* _Exercise directions_
With the entries below as the source, tally the lines that contain the string "hàng" and give the number only.

Saved entries
=-=-=-=-=

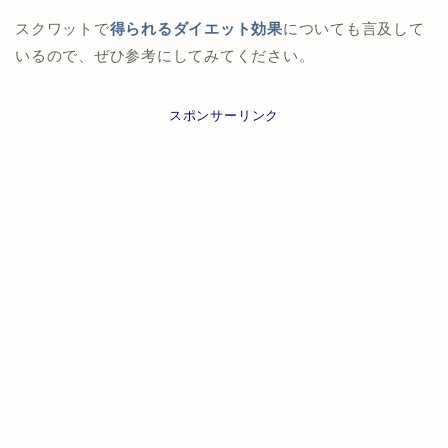
スクワットで
得られるダイエット効果
についても言及して
いるので、ぜひ参考にしてみてください。
スポンサーリンク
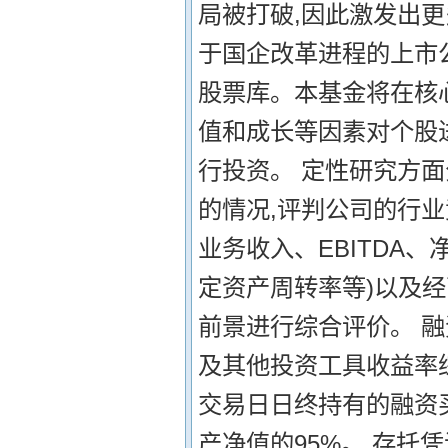
局被打破,因此激发出
于国企改革进程的上市
股票库。本基金将在核
值和成长等因素对个股
行投资。 定性研究方
的情况,评判公司的行
业务收入、EBITDA
定资产周转率等)以及经
前景进行综合评价。 
及其他投资工具收益率
交易日日终持有的融资
产净值的95%。 存托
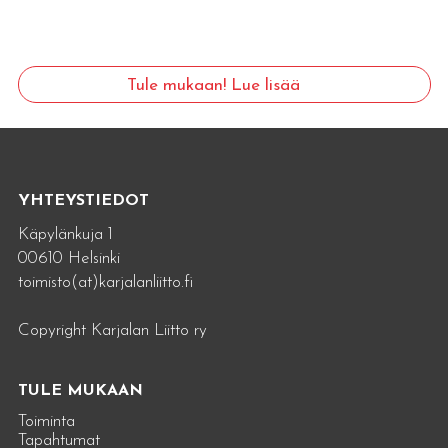
Tule mukaan! Lue lisää
YHTEYSTIEDOT
Käpylänkuja 1
00610 Helsinki
toimisto(at)karjalanliitto.fi
Copyright Karjalan Liitto ry
TULE MUKAAN
Toiminta
Tapahtumat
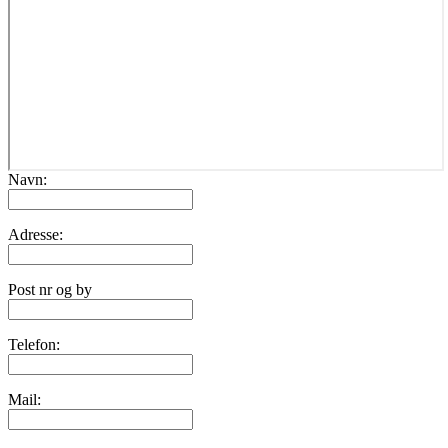
Navn:
Adresse:
Post nr og by
Telefon:
Mail:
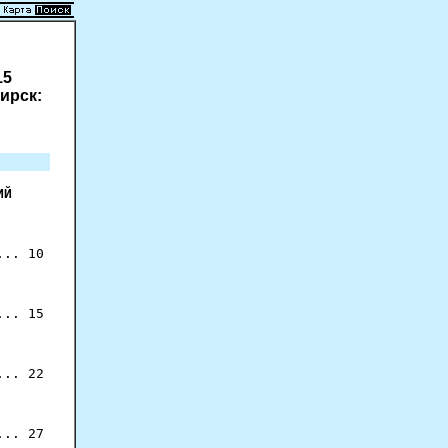
15
бирск:
ИЙ
.. 10

.. 15

.. 22

.. 27
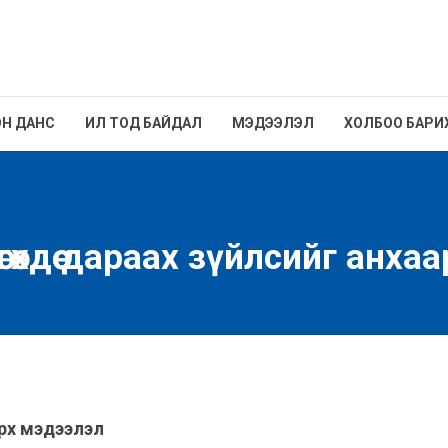
Н ДАНС
ИЛ ТОД БАЙДАЛ
МЭДЭЭЛЭЛ
ХОЛБОО БАРИ
өхдөө дараах зүйлсийг анхаа
рх
мэдээлэл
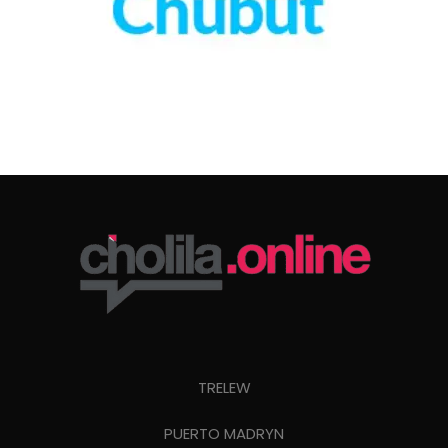
TRELEW
PUERTO MADRYN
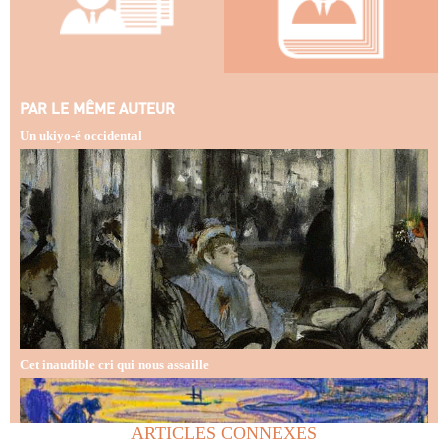
PAR LE MÊME AUTEUR
Un ukiyo-é occidental
Cet inaudible cri qui nous assaille
ARTICLES CONNEXES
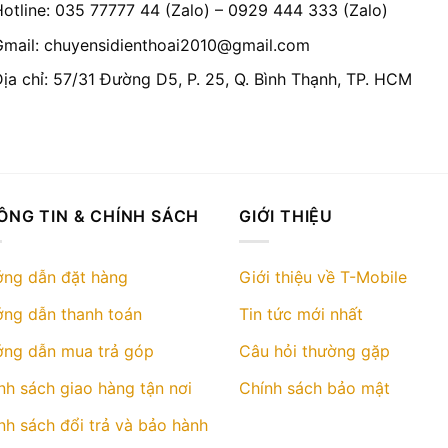
Hotline: 035 77777 44 (Zalo) – 0929 444 333 (Zalo)
Gmail: chuyensidienthoai2010@gmail.com
Địa chỉ: 57/31 Đường D5, P. 25, Q. Bình Thạnh, TP. HCM
ÔNG TIN & CHÍNH SÁCH
GIỚI THIỆU
ng dẫn đặt hàng
Giới thiệu về T-Mobile
ng dẫn thanh toán
Tin tức mới nhất
ng dẫn mua trả góp
Câu hỏi thường gặp
nh sách giao hàng tận nơi
Chính sách bảo mật
nh sách đổi trả và bảo hành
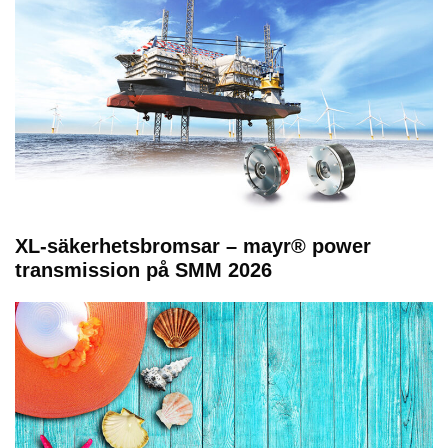
XL-säkerhetsbromsar – mayr® power
transmission på SMM 2026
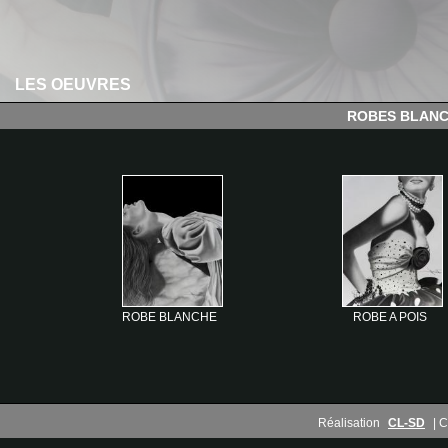
LES OEUVRES
ROBES BLAN
ROBE BLANCHE
ROBE A POIS
Réalisation
CL-SD
| C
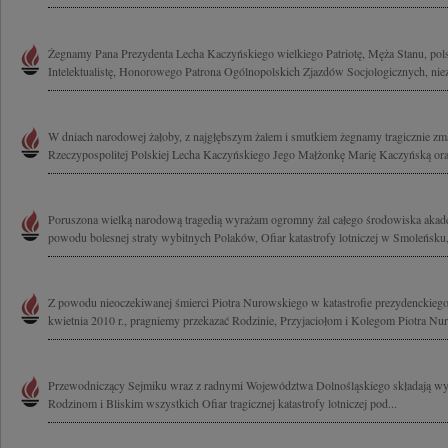
Żegnamy Pana Prezydenta Lecha Kaczyńskiego wielkiego Patriotę, Męża Stanu, polsk
Intelektualistę, Honorowego Patrona Ogólnopolskich Zjazdów Socjologicznych, nie
W dniach narodowej żałoby, z najgłębszym żalem i smutkiem żegnamy tragicznie zm
Rzeczypospolitej Polskiej Lecha Kaczyńskiego Jego Małżonkę Marię Kaczyńską oraz
Poruszona wielką narodową tragedią wyrażam ogromny żal całego środowiska akad
powodu bolesnej straty wybitnych Polaków, Ofiar katastrofy lotniczej w Smoleńsku,
Z powodu nieoczekiwanej śmierci Piotra Nurowskiego w katastrofie prezydenckieg
kwietnia 2010 r., pragniemy przekazać Rodzinie, Przyjaciołom i Kolegom Piotra Nu
Przewodniczący Sejmiku wraz z radnymi Województwa Dolnośląskiego składają wy
Rodzinom i Bliskim wszystkich Ofiar tragicznej katastrofy lotniczej pod...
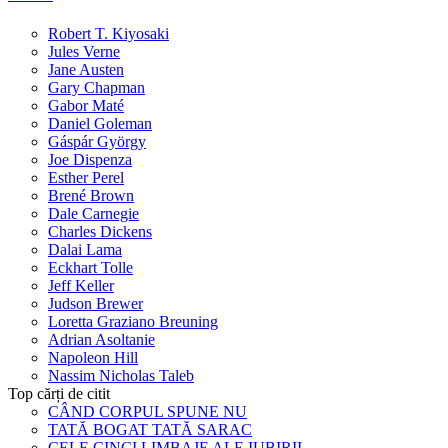
Robert T. Kiyosaki
Jules Verne
Jane Austen
Gary Chapman
Gabor Maté
Daniel Goleman
Gáspár György
Joe Dispenza
Esther Perel
Brené Brown
Dale Carnegie
Charles Dickens
Dalai Lama
Eckhart Tolle
Jeff Keller
Judson Brewer
Loretta Graziano Breuning
Adrian Asoltanie
Napoleon Hill
Nassim Nicholas Taleb
Top cărți de citit
CÂND CORPUL SPUNE NU
TATĂ BOGAT TATĂ SARAC
CELE CINCI LIMBAJE ALE IUBIRII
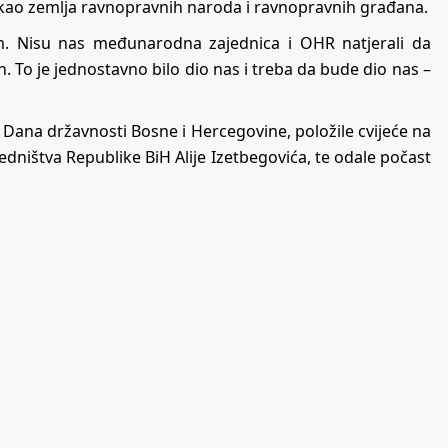
a kao zemlja ravnopravnih naroda i ravnopravnih građana.
lem. Nisu nas međunarodna zajednica i OHR natjerali da
 To je jednostavno bilo dio nas i treba da bude dio nas –
Dana državnosti Bosne i Hercegovine, položile cvijeće na
dništva Republike BiH Alije Izetbegovića, te odale počast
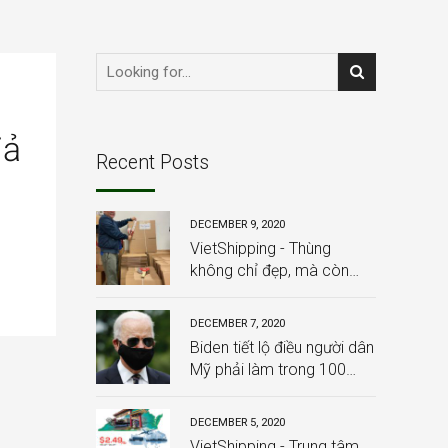
iả
Recent Posts
DECEMBER 9, 2020
VietShipping - Thùng
không chỉ đẹp, mà còn
chắc chắn, và đặc biệt:
HOÀN TOÀN MIỄN PHÍ
DECEMBER 7, 2020
Biden tiết lộ điều người dân
Mỹ phải làm trong 100
ngày từ khi ông nhậm
chức
DECEMBER 5, 2020
VietShipping - Trung tâm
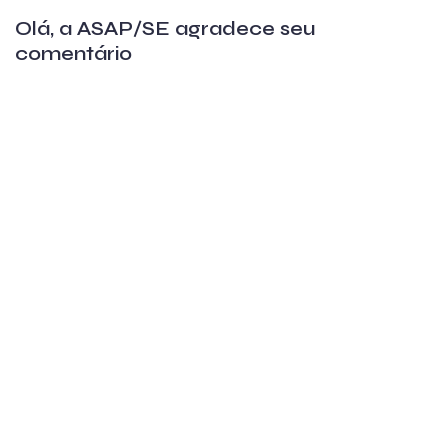
Olá, a ASAP/SE agradece seu
comentário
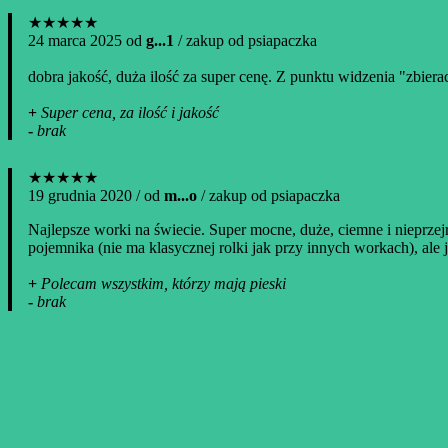
★★★★★
24 marca 2025 od
g...1
/ zakup od psiapaczka
dobra jakość, duża ilość za super cenę. Z punktu widzenia "zbierac
+
Super cena, za ilość i jakość
-
brak
★★★★★
19 grudnia 2020 / od
m...o
/ zakup od psiapaczka
Najlepsze worki na świecie. Super mocne, duże, ciemne i nieprzejr
pojemnika (nie ma klasycznej rolki jak przy innych workach), ale 
+
Polecam wszystkim, którzy mają pieski
-
brak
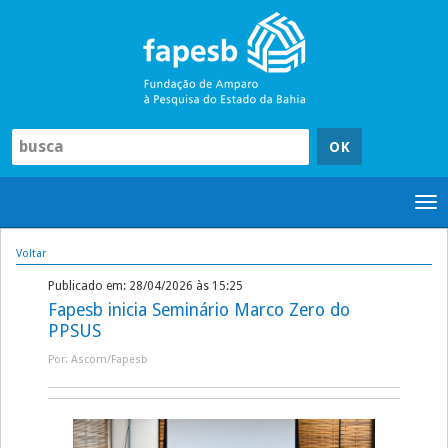
Pular
para
o
conteúdo
Tog
nav
Voltar
Publicado em: 28/04/2026 às 15:25
Fapesb inicia Seminário Marco Zero do
PPSUS
Por: Ascom/Fapesb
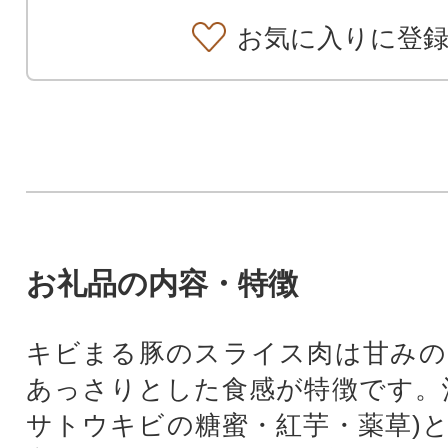
お気に入りに登
お礼品の内容・特徴
キビまる豚のスライス肉は甘みの
あっさりとした食感が特徴です。
サトウキビの糖蜜・紅芋・薬草)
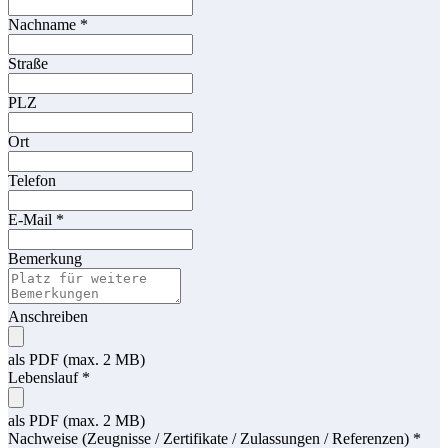
Nachname
*
Straße
PLZ
Ort
Telefon
E-Mail
*
Bemerkung
Anschreiben
als PDF (max. 2 MB)
Lebenslauf
*
als PDF (max. 2 MB)
Nachweise (Zeugnisse / Zertifikate / Zulassungen / Referenzen)
*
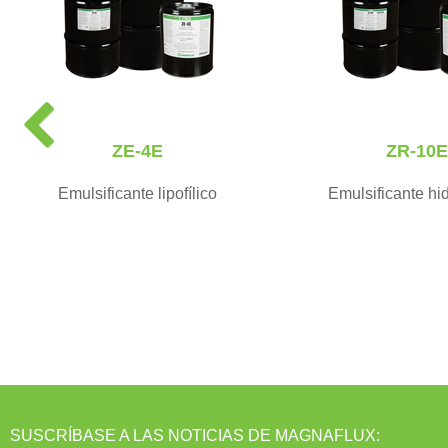
P
r
ZE-4E
ZR-10E
e
v
Emulsificante lipofílico
Emulsificante hid
i
o
u
s
SUSCRÍBASE A LAS NOTICIAS DE MAGNAFLUX:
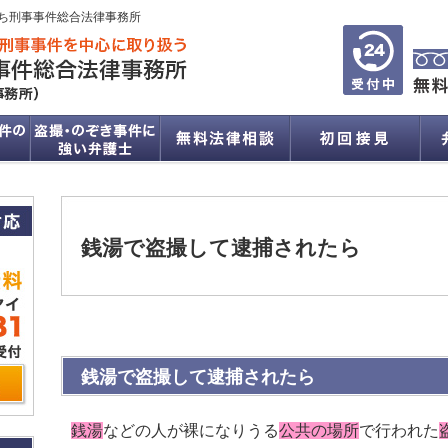
ち刑事事件総合法律事務所
銭湯で盗撮して逮捕されたら
銭湯で盗撮して逮捕されたら
銭湯
などの人が裸になりうる
公共の場所
で行われた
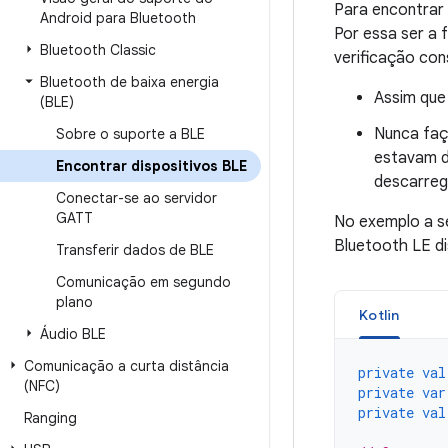
Para encontrar 
Android para Bluetooth
Por essa ser a 
Bluetooth Classic
verificação con
Bluetooth de baixa energia
Assim que 
(BLE)
Nunca faç
Sobre o suporte a BLE
estavam di
Encontrar dispositivos BLE
descarreg
Conectar-se ao servidor
GATT
No exemplo a se
Bluetooth LE dis
Transferir dados de BLE
Comunicação em segundo
plano
Kotlin
Áudio BLE
Comunicação a curta distância
private
val
(NFC)
private
var
private
val
Ranging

=-=-=-=-=

* _Result of the exercise_
2